Immutable dictionary - dictionary

Is there a way to enforce a dictionary being constant?
I have a function which reads out a file for parameters (and ignores comments) and stores it in a dict:
function getparameters(filename::AbstractString)
f = open(filename,"r")
dict = Dict{AbstractString, AbstractString}()
for ln in eachline(f)
m = match(r"^\s*(?P<key>\w+)\s+(?P<value>[\w+-.]+)", ln)
if m != nothing
dict[m[:key]] = m[:value]
end
end
close(f)
return dict
end
This works just fine. Since i have a lot of parameters, which i will end up using on different places, my idea was to let this dict be global. And as we all know, global variables are not that great, so i wanted to ensure that the dict and its members are immutable.
Is this a good approach? How do i do it? Do i have to do it?
Bonus answerable stuff :)
Is my code even ok? (it is the first thing i did with julia, and coming from c/c++ and python i have the tendencies to do things differently.) Do i need to check whether the file is actually open? Is my reading of the file "julia"-like? I could also readall and then use eachmatch. I don't see the "right way to do it" (like in python).

Why not use an ImmutableDict? It's defined in base but not exported. You use one as follows:
julia> id = Base.ImmutableDict("key1"=>1)
Base.ImmutableDict{String,Int64} with 1 entry:
"key1" => 1
julia> id["key1"]
1
julia> id["key1"] = 2
ERROR: MethodError: no method matching setindex!(::Base.ImmutableDict{String,Int64}, ::Int64, ::String)
in eval(::Module, ::Any) at .\boot.jl:234
in macro expansion at .\REPL.jl:92 [inlined]
in (::Base.REPL.##1#2{Base.REPL.REPLBackend})() at .\event.jl:46
julia> id2 = Base.ImmutableDict(id,"key2"=>2)
Base.ImmutableDict{String,Int64} with 2 entries:
"key2" => 2
"key1" => 1
julia> id.value
1
You may want to define a constructor which takes in an array of pairs (or keys and values) and uses that algorithm to define the whole dict (that's the only way to do so, see the note at the bottom).
Just an added note, the actual internal representation is that each dictionary only contains one key-value pair, and a dictionary. The get method just walks through the dictionaries checking if it has the right value. The reason for this is because arrays are mutable: if you did a naive construction of an immutable type with a mutable field, the field is still mutable and thus while id["key1"]=2 wouldn't work, id.keys[1]=2 would. They go around this by not using a mutable type for holding the values (thus holding only single values) and then also holding an immutable dict. If you wanted to make this work directly on arrays, you could use something like ImmutableArrays.jl but I don't think that you'd get a performance advantage because you'd still have to loop through the array when checking for a key...

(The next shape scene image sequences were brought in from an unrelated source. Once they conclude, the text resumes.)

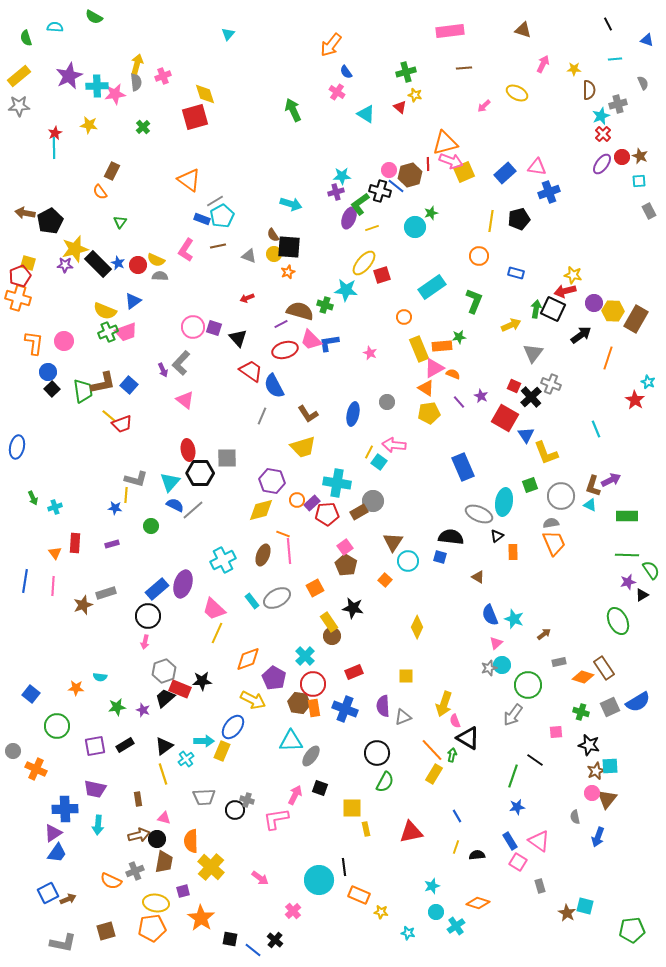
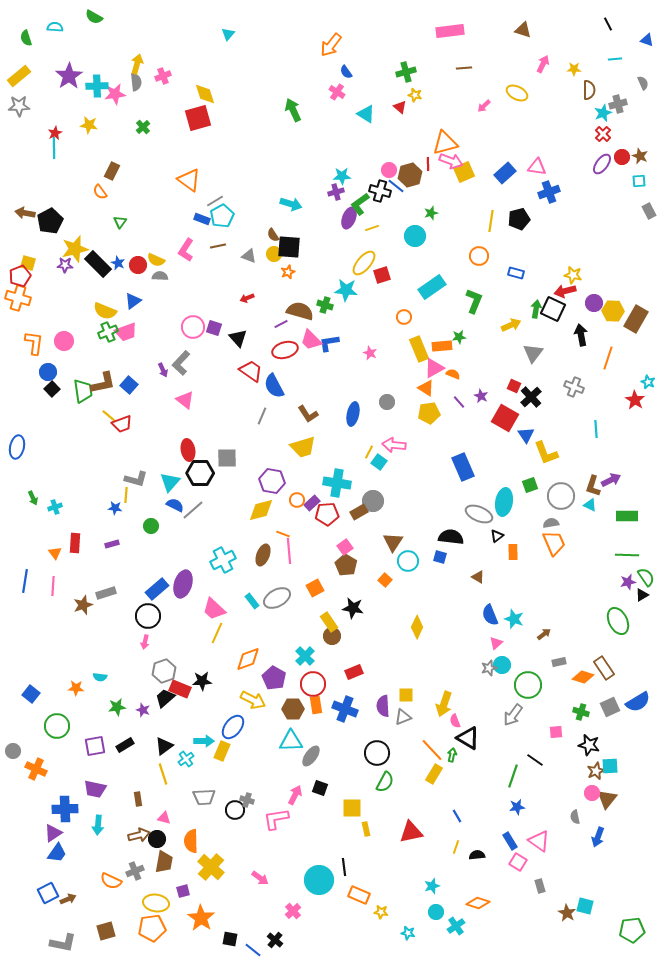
purple star at (69, 76): rotated 8 degrees counterclockwise
cyan star at (601, 116): moved 2 px right, 3 px up
red square at (195, 117): moved 3 px right, 1 px down
cyan circle at (415, 227): moved 9 px down
black arrow at (581, 335): rotated 65 degrees counterclockwise
gray cross at (551, 384): moved 23 px right, 3 px down
cyan line at (596, 429): rotated 18 degrees clockwise
green semicircle at (651, 570): moved 5 px left, 7 px down
yellow square at (406, 676): moved 19 px down
brown hexagon at (299, 703): moved 6 px left, 6 px down; rotated 10 degrees counterclockwise
orange rectangle at (314, 708): moved 2 px right, 3 px up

First off, I am new to Julia (I have been using/learning it since only two weeks). So do not put any confidence in what I am going to say unless it is validated by others.
The dictionary data structure Dict is defined here
julia/base/dict.jl
There is also a data structure called ImmutableDict in that file. However as const variables aren't actually const why would immutable dictionaries be immutable?
The comment states:
ImmutableDict is a Dictionary implemented as an immutable linked list,
which is optimal for small dictionaries that are constructed over many individual insertions
Note that it is not possible to remove a value, although it can be partially overridden and hidden
by inserting a new value with the same key
So let us call what you want to define as a dictionary UnmodifiableDict to avoid confusion. Such object would probably have
a similar data structure as Dict.
a constructor that takes a Dict as input to fill its data structure.
specialization (a new dispatch?) of the the method setindex! that is called by the operator [] =
in order to forbid modification of the data structure. This should be the case of all other functions that end with ! and hence modify the data.
As far as I understood, It is only possible to have subtypes of abstract types. Therefore you can't make UnmodifiableDict as a subtype of Dict and only redefine functions such as setindex!
Unfortunately this is a needed restriction for having run-time types and not compile-time types. You can't have such a good performance without a few restrictions.
Bottom line:
The only solution I see is to copy paste the code of the type Dict and its functions, replace Dict by UnmodifiableDict everywhere and modify the functions that end with ! to raise an exception if called.
you may also want to have a look at those threads.
https://groups.google.com/forum/#!topic/julia-users/n-lqjybIO_w
https://github.com/JuliaLang/julia/issues/1974

REVISION
Thanks to Chris Rackauckas for pointing out the error in my earlier response. I'll leave it below as an illustration of what doesn't work. But, Chris is right, the const declaration doesn't actually seem to improve performance when you feed the dictionary into the function. Thus, see Chris' answer for the best resolution to this issue:
D1 = [i => sind(i) for i = 0.0:5:3600];
const D2 = [i => sind(i) for i = 0.0:5:3600];
function test(D)
for jdx = 1:1000
# D[2] = 2
for idx = 0.0:5:3600
a = D[idx]
end
end
end
## Times given after an initial run to allow for compiling
#time test(D1); # 0.017789 seconds (4 allocations: 160 bytes)
#time test(D2); # 0.015075 seconds (4 allocations: 160 bytes)
Old Response
If you want your dictionary to be a constant, you can use:
const MyDict = getparameters( .. )
Update Keep in mind though that in base Julia, unlike some other languages, it's not that you cannot redefine constants, instead, it's just that you get a warning when doing so.
julia> const a = 2
2
julia> a = 3
WARNING: redefining constant a
3
julia> a
3
It is odd that you don't get the constant redefinition warning when adding a new key-val pair to the dictionary. But, you still see the performance boost from declaring it as a constant:
D1 = [i => sind(i) for i = 0.0:5:3600];
const D2 = [i => sind(i) for i = 0.0:5:3600];
function test1()
for jdx = 1:1000
for idx = 0.0:5:3600
a = D1[idx]
end
end
end
function test2()
for jdx = 1:1000
for idx = 0.0:5:3600
a = D2[idx]
end
end
end
## Times given after an initial run to allow for compiling
#time test1(); # 0.049204 seconds (1.44 M allocations: 22.003 MB, 5.64% gc time)
#time test2(); # 0.013657 seconds (4 allocations: 160 bytes)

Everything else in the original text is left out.